== EXERCISE DETAILS ==
Please output only the lines that run from the line containing "Гардероб, шафа для одягу" through the end of the material below, exactly.

== INPUT RECORDS ==
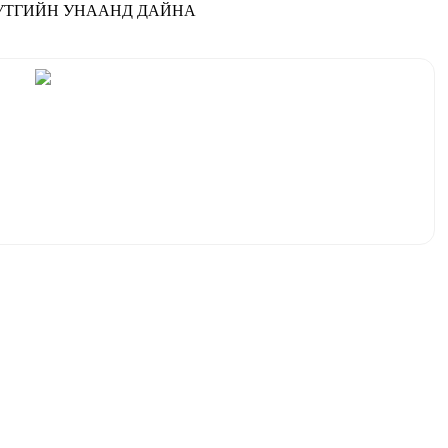
РОН НУТГИЙН УНААНД ДАЙНА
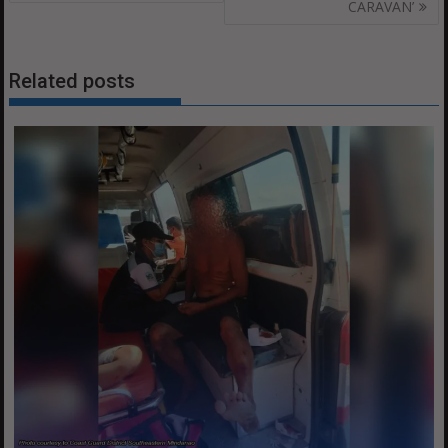
CARAVAN’
Related posts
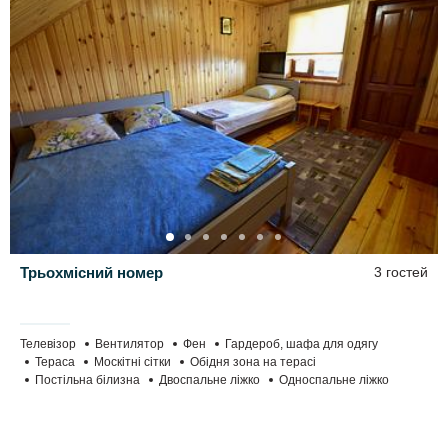
Трьохмісний номер
3 гостей
Телевізор
Вентилятор
Фен
Гардероб, шафа для одягу
Тераса
Москітні сітки
Обідня зона на терасі
Постільна білизна
Двоспальне ліжко
Односпальне ліжко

== ANSWER TO THE EXERCISE ==
Гардероб, шафа для одягу
Тераса
Москітні сітки
Обідня зона на терасі
Постільна білизна
Двоспальне ліжко
Односпальне ліжко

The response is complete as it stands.